Part 14 (1/2)
”That's so,” he thought, unused to such quick thought.
”Isn't it beautiful?” she asked him, looking around her. ”Do you try to write all that, too--I mean this sandbar, and those willows, and that woods down there, and--the caving bank?”
”Everything,” he admitted. ”See?”
He handed her the page which he had just written. Holding it in one hand--there was hardly a breath of air stirring--she read it word for word.
”Yes, that's it!” She nodded her head. ”How do you do it?

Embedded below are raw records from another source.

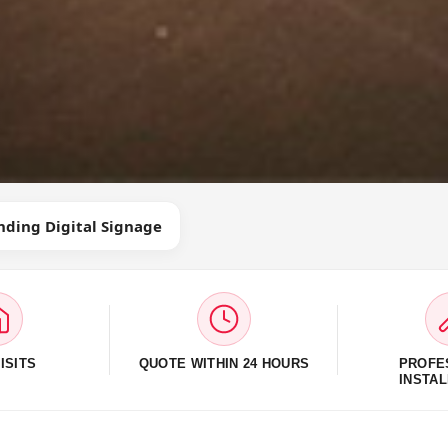
nding Digital Signage
ISITS
QUOTE WITHIN 24 HOURS
PROFE
INSTAL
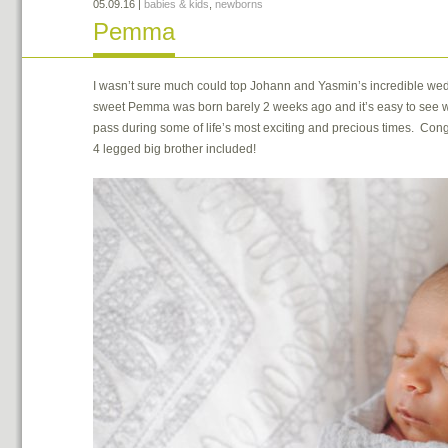
05.09.16
|
babies & kids
,
newborns
Pemma
I wasn’t sure much could top Johann and Yasmin’s incredible wed
sweet Pemma was born barely 2 weeks ago and it’s easy to see why
pass during some of life’s most exciting and precious times. Cong
4 legged big brother included!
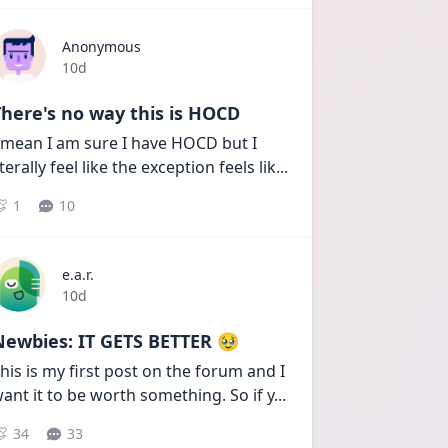
Anonymous
Date posted
10d
here's no way this is HOCD
 mean I am sure I have HOCD but I 
iterally feel like the exception feels lik
...
1
10
e.a.r.
Date posted
10d
Newbies: IT GETS BETTER 🥹
his is my first post on the forum and I 
ant it to be worth something. So if y
...
34
33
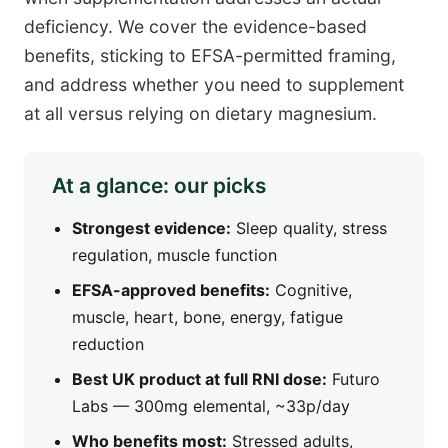
deficiency. We cover the evidence-based
benefits, sticking to EFSA-permitted framing,
and address whether you need to supplement
at all versus relying on dietary magnesium.
At a glance: our picks
Strongest evidence:
Sleep quality, stress
regulation, muscle function
EFSA-approved benefits:
Cognitive,
muscle, heart, bone, energy, fatigue
reduction
Best UK product at full RNI dose:
Futuro
Labs — 300mg elemental, ~33p/day
Who benefits most:
Stressed adults,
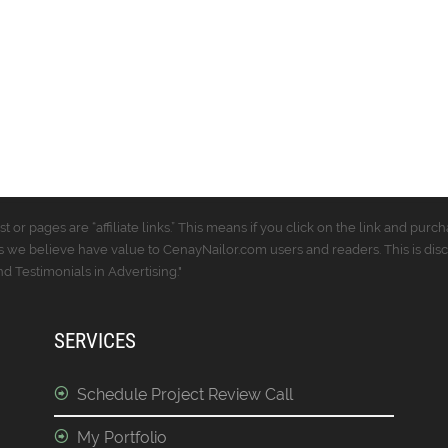
t or pages are “affiliate links.” This means if you click on the link and p
 we believe have value to CenayNailor.com users and readers. This is dis
 Testimonials in Advertising."
SERVICES
Schedule Project Review Call
My Portfolio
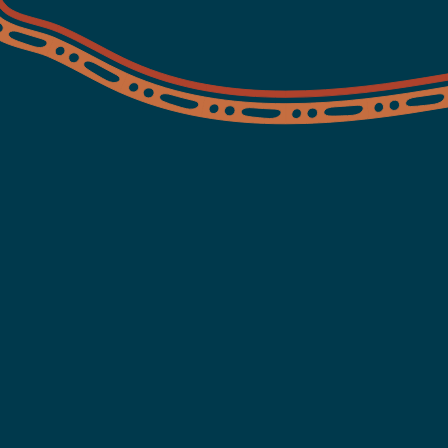
Serv
Hea
Moreton ATSICHS prov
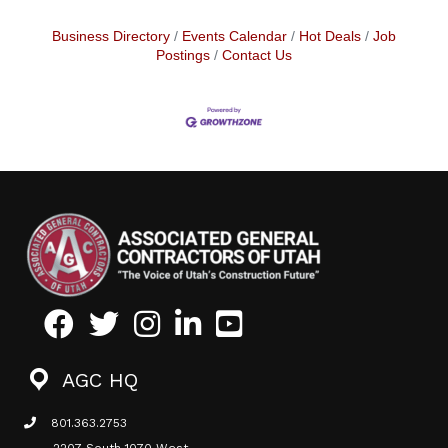
Business Directory
Events Calendar
Hot Deals
Job
Postings
Contact Us
Facebook
Twitter
Instagram
LinkedIn
Youtube icon
AGC HQ
801.363.2753
phone icon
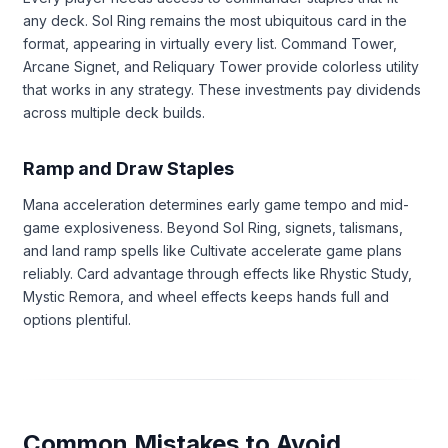
any deck. Sol Ring remains the most ubiquitous card in the
format, appearing in virtually every list. Command Tower,
Arcane Signet, and Reliquary Tower provide colorless utility
that works in any strategy. These investments pay dividends
across multiple deck builds.
Ramp and Draw Staples
Mana acceleration determines early game tempo and mid-
game explosiveness. Beyond Sol Ring, signets, talismans,
and land ramp spells like Cultivate accelerate game plans
reliably. Card advantage through effects like Rhystic Study,
Mystic Remora, and wheel effects keeps hands full and
options plentiful.
Common Mistakes to Avoid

I've just been reading--let me see, '... the best romance becomes dangerous if by its excitement it renders the ordinary course of life uninteresting, and--and----' I've forgotten the rest of it. Could anything make this life down here--anything written, I mean--seem uninteresting?”
He looked at her without answering. What was this she was saying? What was this shanty-boat woman, this runaway wife, talking about? He was dazed at being transported so suddenly from his observations to such reflections.
”That's right,” he replied, inanely. ”I remember reading that--somewhere!”
”You've read Ruskin?” she cried. ”Really, have you?”
”Sesame and Lilies--there's where it was!”
”Oh, you know?” she exclaimed, looking at him. He caught the full flash of her delight, as well as surprise, at finding someone who had read what she quoted, and could place the phrase.
”The sun's bright,” she continued. ”Won't you come down on my boat in the shade? I've lots of books, and I'm hungry--I'm starving to talk to somebody about them!”
It was a pretty little boat, sweet and clean; the sitting room was draped with curtains along the walls, and there was a bookcase against the part.i.tion. She drew a rocking chair up for him, drew her own little sewing chair up before the shelves, and began to take out books.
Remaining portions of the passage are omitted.